What is the Use of God?  [Continued]
W H Auden said of E M Forster that he was a person who was so accustomed to the presence of God that he was unaware of it. If God is the author Being, then to be is already to be in God, so it is the fact and the being of Being that is the sacred thing, not how we interpret it.

So the paradox could be true that those atheists who live life gratefully, kindly, unselfconsciously, may be closer to the mystery of God than life denying theists who are more concerned with making it safely to the life beyond than in enjoying the life they already have. There may be something of this sense of the anonymous or latent presence of God in the gracious living of life itself in the parable of judgment in Matthew chapter 25, where Jesus describes the surprise of a group of people who had lived their joyful and generous lives completely oblivious to the fact that they were living them in God and serving God through them; whereas the ones who had carefully charted their life according to a system that claimed to be from God discover that their religion is the very opposite of living truly in God.

It would appear to be the case, therefore, that it does not much matter whether one believes in God, but that it matters a great deal how one lives and how one responds to life; so the paradox remains that some apparently godless yet celebratory ways of living may turn out to be further in to God than much that passes for official divinity.

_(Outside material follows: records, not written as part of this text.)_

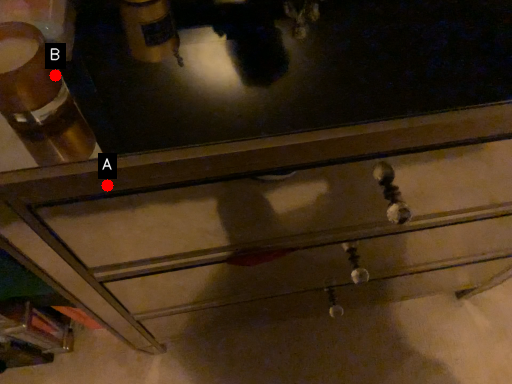 Question: Two points are circled on the image, labeled by A and B beside each circle. Which point appears farthest from the camera in this image?

Choices:
 (A) A is further
 (B) B is further

Answer: (A) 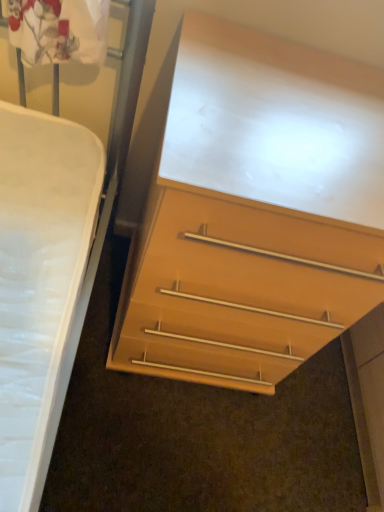 Where is `free space in front of light wood/wooden chest of drawers at center`? free space in front of light wood/wooden chest of drawers at center is located at coordinates (157, 441). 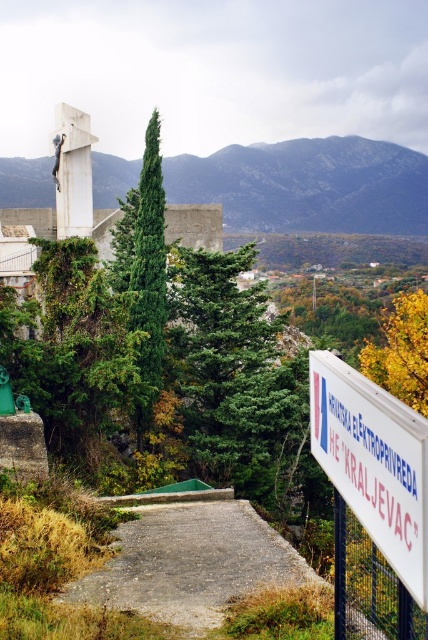 You are a hiker planning to take a photo of the green leafy trees at upper center and the yellow leafy tree at right from the pathway. Which tree should you focus on first if you want to capture the larger tree in your frame?

The green leafy trees at upper center is larger in size than the yellow leafy tree at right, so you should focus on the green leafy trees at upper center first to capture the larger tree in your frame.

You are a hiker standing at the beginning of the gray concrete path at center. You want to know if you can see the white plastic sign at right from your current position. Can you see it?

The gray concrete path at center is taller than the white plastic sign at right, so it might block the view. However, since the path is at the center and the sign is at the right, you might still see the white plastic sign at right if you look to the side. The exact visibility depends on the path and sign heights and angles, but the description doesn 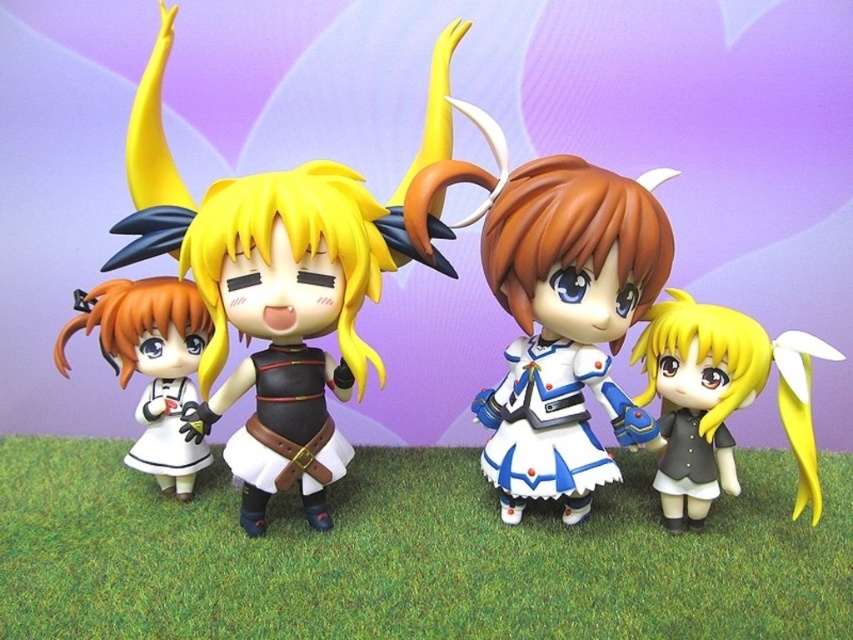 Question: Which object appears farthest from the camera in this image?

Choices:
 (A) matte black dress at center
 (B) matte white dress at left
 (C) green grass at lower center
 (D) matte black doll at center

Answer: (B)

Question: Can you confirm if matte black doll at center is thinner than satin white dress at center?

Choices:
 (A) yes
 (B) no

Answer: (B)

Question: Which point is closer to the camera?

Choices:
 (A) (296, 195)
 (B) (831, 540)

Answer: (A)

Question: Is satin white dress at center below matte white dress at left?

Choices:
 (A) no
 (B) yes

Answer: (A)

Question: Can you confirm if matte black doll at center is smaller than matte black dress at center?

Choices:
 (A) yes
 (B) no

Answer: (B)

Question: Which point is farther to the camera?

If we accept, if only for the sake of argument, that all religious systems and all language about the mystery we call God are, as far as we are concerned, fixed inescapably on the human side of the equation, so that we can only see and be in touch with it through our own life and the life of the universe in which we are set; then one way to use what we might call the great guesses about the mystery of God, the religious narratives and traditions, is to give them human meanings, apply them to our own lived experience, and see what they teach us, what discoveries we might make through them, what guidance we might derive from them.

The best way to use the God mystery, the great question of the meaning of Being, is to allow it to overwhelm us with wonder in the presence of life itself.

This is what believers call Worship, acknowledging the worth of the mystery of Being. One way to get into this attitude of worship is to contemplate the extraordinary fact of the universe and of our place in it.

There were two remarkable stories this year that overwhelmed me with the kind of wonder I am talking about. One was about the sun, not the newspaper, but the vast thermonuclear reactor in space whose unbelievable heat makes life possible on earth. To us the sun appears the largest and brightest of the stars, but it is actually the smallest and the faintest.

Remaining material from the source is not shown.